*** Opening THE RECORDS ***

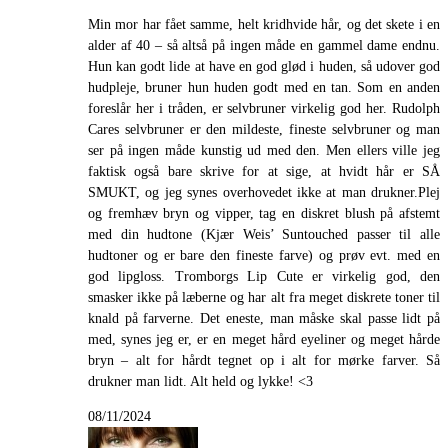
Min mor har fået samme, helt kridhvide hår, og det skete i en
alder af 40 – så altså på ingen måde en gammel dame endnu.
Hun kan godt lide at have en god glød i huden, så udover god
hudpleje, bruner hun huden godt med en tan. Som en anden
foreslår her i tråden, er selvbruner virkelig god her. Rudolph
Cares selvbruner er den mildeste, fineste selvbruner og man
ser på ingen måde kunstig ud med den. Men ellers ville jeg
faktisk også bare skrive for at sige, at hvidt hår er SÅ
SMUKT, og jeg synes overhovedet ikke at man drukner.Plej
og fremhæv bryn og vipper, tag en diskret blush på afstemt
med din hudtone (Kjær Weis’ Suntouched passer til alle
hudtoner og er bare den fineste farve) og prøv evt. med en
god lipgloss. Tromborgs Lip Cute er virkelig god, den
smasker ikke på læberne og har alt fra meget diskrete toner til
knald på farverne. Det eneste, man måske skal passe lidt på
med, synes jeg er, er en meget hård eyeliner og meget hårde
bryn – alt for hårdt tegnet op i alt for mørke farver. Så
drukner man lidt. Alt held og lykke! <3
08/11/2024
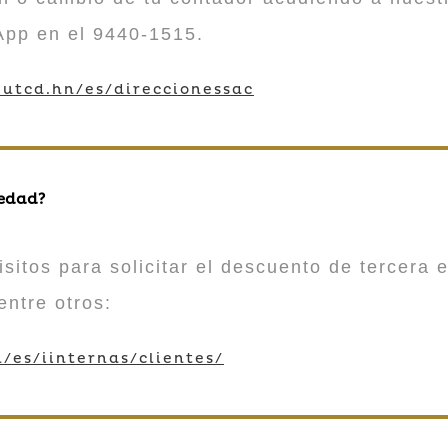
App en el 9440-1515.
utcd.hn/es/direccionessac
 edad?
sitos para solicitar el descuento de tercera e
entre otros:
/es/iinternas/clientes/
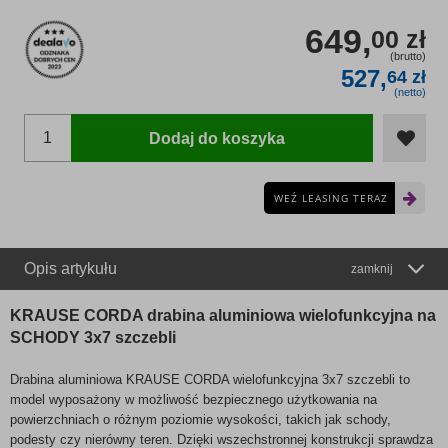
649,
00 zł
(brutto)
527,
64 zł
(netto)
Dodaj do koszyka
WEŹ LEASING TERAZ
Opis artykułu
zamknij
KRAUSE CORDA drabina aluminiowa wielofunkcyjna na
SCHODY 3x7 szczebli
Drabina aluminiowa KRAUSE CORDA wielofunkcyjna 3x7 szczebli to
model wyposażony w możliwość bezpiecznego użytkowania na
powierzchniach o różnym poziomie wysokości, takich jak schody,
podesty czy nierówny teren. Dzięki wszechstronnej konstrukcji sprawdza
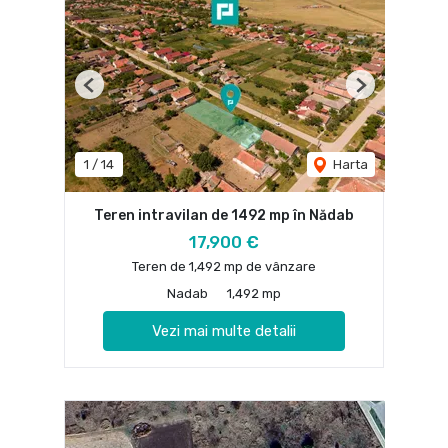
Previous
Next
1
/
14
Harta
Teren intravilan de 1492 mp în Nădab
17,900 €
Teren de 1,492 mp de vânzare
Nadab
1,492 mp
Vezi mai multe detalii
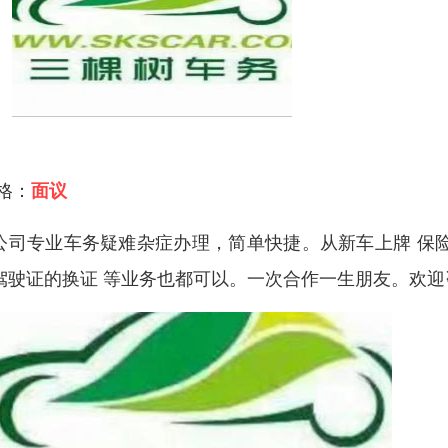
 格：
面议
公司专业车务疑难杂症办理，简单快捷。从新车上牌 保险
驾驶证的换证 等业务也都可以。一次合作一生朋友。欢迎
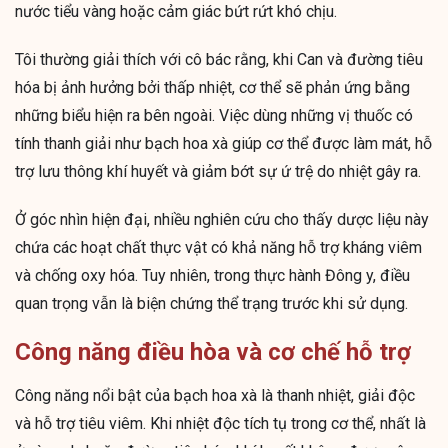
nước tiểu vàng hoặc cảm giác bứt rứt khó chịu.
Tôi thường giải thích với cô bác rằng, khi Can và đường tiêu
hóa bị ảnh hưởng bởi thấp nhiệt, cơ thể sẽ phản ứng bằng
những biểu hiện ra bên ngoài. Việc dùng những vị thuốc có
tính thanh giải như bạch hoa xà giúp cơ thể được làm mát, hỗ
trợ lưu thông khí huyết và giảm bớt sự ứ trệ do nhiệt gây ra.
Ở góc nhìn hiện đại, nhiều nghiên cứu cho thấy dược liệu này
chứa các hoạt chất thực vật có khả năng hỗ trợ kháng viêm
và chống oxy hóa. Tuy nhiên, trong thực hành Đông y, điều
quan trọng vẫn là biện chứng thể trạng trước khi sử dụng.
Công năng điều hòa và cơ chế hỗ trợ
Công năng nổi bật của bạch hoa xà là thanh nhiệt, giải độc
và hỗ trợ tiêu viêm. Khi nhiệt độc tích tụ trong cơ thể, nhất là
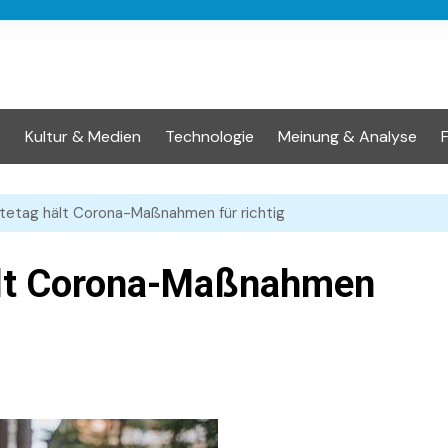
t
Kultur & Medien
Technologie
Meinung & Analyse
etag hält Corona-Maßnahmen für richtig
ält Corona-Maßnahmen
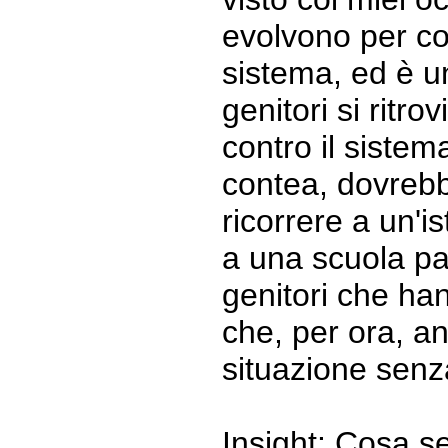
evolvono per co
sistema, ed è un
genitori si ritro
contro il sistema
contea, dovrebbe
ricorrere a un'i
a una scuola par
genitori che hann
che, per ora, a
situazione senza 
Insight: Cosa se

*** Closing THE RECORDS ***

**YOUR GOAL**
An exact copy is needed. It runs from the line above containing "foreslår her i" down to the line containing "powierzchniach o różnym", both included, with no pictures.

**FINISHED TASK**
foreslår her i tråden, er selvbruner virkelig god her. Rudolph
Cares selvbruner er den mildeste, fineste selvbruner og man
ser på ingen måde kunstig ud med den. Men ellers ville jeg
faktisk også bare skrive for at sige, at hvidt hår er SÅ
SMUKT, og jeg synes overhovedet ikke at man drukner.Plej
og fremhæv bryn og vipper, tag en diskret blush på afstemt
med din hudtone (Kjær Weis’ Suntouched passer til alle
hudtoner og er bare den fineste farve) og prøv evt. med en
god lipgloss. Tromborgs Lip Cute er virkelig god, den
smasker ikke på læberne og har alt fra meget diskrete toner til
knald på farverne. Det eneste, man måske skal passe lidt på
med, synes jeg er, er en meget hård eyeliner og meget hårde
bryn – alt for hårdt tegnet op i alt for mørke farver. Så
drukner man lidt. Alt held og lykke! <3
08/11/2024
App en el 9440-1515.
utcd.hn/es/direccionessac
 edad?
sitos para solicitar el descuento de tercera e
entre otros:
/es/iinternas/clientes/
649,
00 zł
(brutto)
527,
64 zł
(netto)
Dodaj do koszyka
WEŹ LEASING TERAZ
Opis artykułu
zamknij
KRAUSE CORDA drabina aluminiowa wielofunkcyjna na
SCHODY 3x7 szczebli
Drabina aluminiowa KRAUSE CORDA wielofunkcyjna 3x7 szczebli to
model wyposażony w możliwość bezpiecznego użytkowania na
powierzchniach o różnym poziomie wysokości, takich jak schody,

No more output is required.